Et qu'est-ce qu'Oscar Donadieu, fils d'armateur qui reste toujours seul, est venu
faire sur ce cargo mixte ? De quels souvenirs, de quel crime a-t-il voulu
se purger en s'exilant dans ce bout du monde qui n'a rien du paradis que l'on
croit ? Touriste de banane, c'est une expression pour désigner certains
passagers qui partent pour les îles avec l'idée d'y vivre une vie
naturelle, loin du monde, sans souci d'argent, en se nourrissant de bananes et
de noix de coco. Oscar Donadieu s'installe à Papeete, tenté par
cette vie facile et libre. Mais rapidement il découvre l'envers du décor :
les gens ne pensent qu'à boire l'apéritif et à dormir. Écœuré,
il s'en va dans l'intérieur de l'île et s'installe dans une cabane
abandonnée. Là, il se croit heureux. Mais les autres européens
partent à sa recherche. Saura-t-il résister à l'attrait de
la vie artificielle de Papeete ?... Le roman se déroule autour d'un
assassinat jugé à Tahiti.

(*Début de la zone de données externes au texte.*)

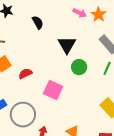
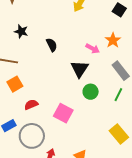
pink arrow: (80, 13) -> (93, 49), moved
red semicircle: (25, 74) -> (31, 105), moved

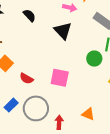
green circle: (91, 92) -> (94, 59), moved
red semicircle: (31, 105) -> (26, 79), turned -112

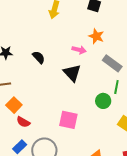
red semicircle: (26, 79) -> (23, 122), moved

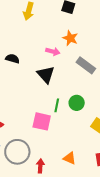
black semicircle: (39, 57) -> (12, 59), turned -32
green line: (116, 87) -> (57, 105), moved

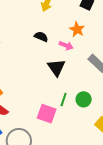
orange star: (70, 38) -> (77, 29), moved
black semicircle: (12, 59) -> (41, 37), moved

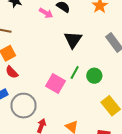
pink arrow: (66, 45) -> (46, 13), moved

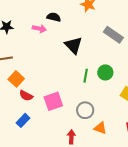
pink square: (56, 83) -> (53, 101), moved, turned -30
gray circle: (24, 106) -> (85, 110), moved, size x0.7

La description très réaliste
de la vie à Papeete témoigne du passage de l'auteur dans la ville.(extrait
de Bibliographie de Tahiti et de la Polynésie française n° 9680, page 858). L'auteur
a fait ici une satire (qui reste émue, autrement elle ne serait pas de
Simenon) du bourgeaois qui s'exile à Tahiti pour se "renouveler"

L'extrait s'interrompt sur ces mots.